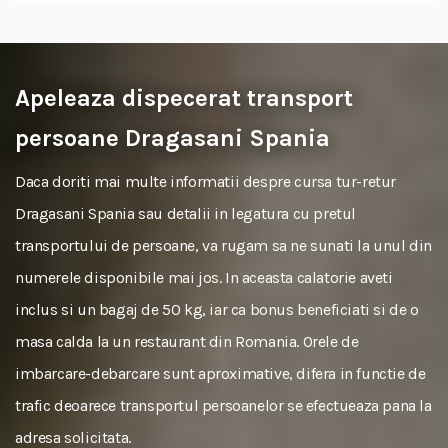
Apeleaza dispecerat transport
persoane Dragasani Spania
Daca doriti mai multe informatii despre cursa tur-retur
Dragasani Spania sau detalii in legatura cu pretul
transportului de persoane, va rugam sa ne sunati la unul din
numerele disponibile mai jos. In aceasta calatorie aveti
inclus si un bagaj de 50 kg, iar ca bonus beneficiati si de o
masa calda la un restaurant din Romania. Orele de
imbarcare-debarcare sunt aproximative, difera in functie de
trafic deoarece transportul persoanelor se efectueaza pana la
adresa solicitata.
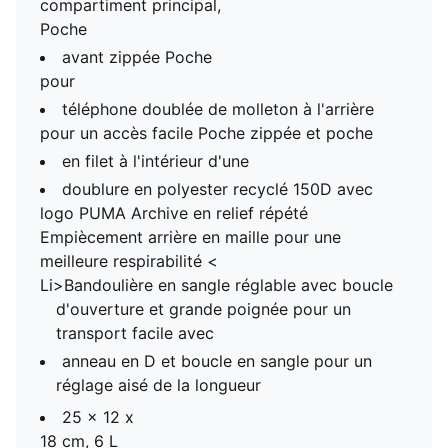
compartiment principal,
Poche
avant zippée Poche
pour
téléphone doublée de molleton à l'arrière
pour un accès facile Poche zippée et poche
en filet à l'intérieur d'une
doublure en polyester recyclé 150D avec
logo PUMA Archive en relief répété
Empiècement arrière en maille pour une
meilleure respirabilité <
Li>Bandoulière en sangle réglable avec boucle
d'ouverture et grande poignée pour un
transport facile avec
anneau en D et boucle en sangle pour un
réglage aisé de la longueur
25 x 12 x
18 cm, 6 L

-*-*-

#### What you should do:
Pull every line with the string "facile" from the data above.

#### Answer for the task:
pour un accès facile Poche zippée et poche
transport facile avec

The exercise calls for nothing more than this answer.